Previous posts in this blog have already outlined the stories of those Lithuanian Anzacs who had arrived as single men and enlisted in Western Australia, including:
- Kazimieras ČEPKAUSKAS (Charles Cepkouski/Capouski), born in Arlaviškės (near Kaunas) in 1891, arrived in Australia at Fremantle in 1910;
- Joseph JOSEPHSON, born in Vilnius in 1886, arrived at Fremantle in 1912;
- John LOVRIAEN, born in Kaunas in 1889, arrived around 1909; and
- Kazys VALUKEVIČIUS (Kazis/Charles Walinkevic/Volukavitz, born in Marijampolė in 1884, arrived in 1910.
Several others also arrived and settled immediately prior to the First World War, including family groups. The ALANSKAS family arrived in 1912 after having lived in Scotland for 9 years: Antanas (Antoni), who was born in 1882 in the southern Lithuanian region of Suvalkija, arrived with his Lithuanian-born wife Eva (Ieva) - who was also the sister of John Lovriaen - and their 3 daughters who had been born in Glasgow, Scotland. The family settled at Bellevue, now a suburb of Perth, where Antanas tended 50 acres and worked as a labourer and brickmaker (source: NAA records).

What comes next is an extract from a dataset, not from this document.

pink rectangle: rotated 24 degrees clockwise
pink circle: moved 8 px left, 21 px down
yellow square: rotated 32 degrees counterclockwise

Perhaps one of the earliest arrivals with Lithuanian connections was Robert Carl Heinrich REICHEL, born in 1834 in Memel (now Klaipėda) who arrived at Melbourne from London in 1859. He married in 1862 in Melbourne and settled in Victoria but around 1895 moved to Perth where he was naturalised in 1909 at the age of 74 after 50 years in Australia. At that time he gave his occupation as woodcutter, married, with 8 children alive and 5 deceased. Robert died soon after, in 1912 (source: Ancestry.com family trees).
Another migrant with Prussian Lithuanian connections was Otto Bernhard RIEGERT, born in 1861 in Minjotai. He had married in South Australia in 1886 but moved to Western Australia with his family in the first decade of the 1900s. Otto worked as a school teacher and died in 1916 at York, WA (source: Ancestry.com family trees).
More migrants arrived after the First World War, anxious to make a start in the New World:
- Pranas ŠEŠKAS (Frank Seskas) from Kaunas was living at Muchea, WA. By 26 May 1938, when he placed a notice in the Western Mail of Perth regarding his intention to seek naturalisation, he reported that he had been an Australian resident for 20 years;
- Liudvikas KURTINAITIS from the Marijampolė area was living at Northam with his Lithuanian wife Katarina and daughter Adelė when he placed his naturalisation notice in The West Australian of 12 September 1938, stating that he had been living in Australia for 9 years and 9 months;
- Juozapas LAZORAITIS (Brown), born in Pilviškiai and living at Planet Street, Perth, stated in his notice in the Westralian Worker of 15 November 1929 that he had been in Australia for 13 months, and prior to that for 35 years in Scotland;
- Zale ZAPOLSKI (known as Zalman Levi) born in Lazdijai in 1904 had been in Australia for 9 years and was living at Bayswater (Perth) when he placed his notice in the Daily News of 13 July 1939 (he went on to serve for Australia in World War 2, 1942-46);
- Theodore Charef SHARP, born in 1876 in Kedainiai, worked as a salesman and died in Perth in 1940 (Source: Ancestry.com family trees).
Kazys ASTRAUSKAS departed on the Osterley from London on 24 November 1928 in the company of the Marcinkevičius family. However, after only a few months in Sydney, Kazys opted for Western Australia. The passenger list show that he was 28 years old and his occupation was listed as farmer. He also had left a family behind in Liudvinavas, Lithuania; 8 months later, having established himself as a carpenter at the Golden Horseshoe Mine in Kalgoorlie he applied to the Commonwealth for permission to bring his wife Albina, two young sons and sister-in-law to Australia; in April 1930 his wife and sons boarded the Orvieto for Australia. Kazys later called himself Charles Ashe; he became a successful building contractor in Kalgoorlie and a third son was born in 1933. In 1938 he sought permission to sponsor a good friend from Lithuania, Joseph Samulaitis of Marijampolė, to Australia, but it is not known what the outcome was (Source: NAA records).
With thanks to Daina Pocius of the Australian Lithuanian Community Archives for sharing her research results.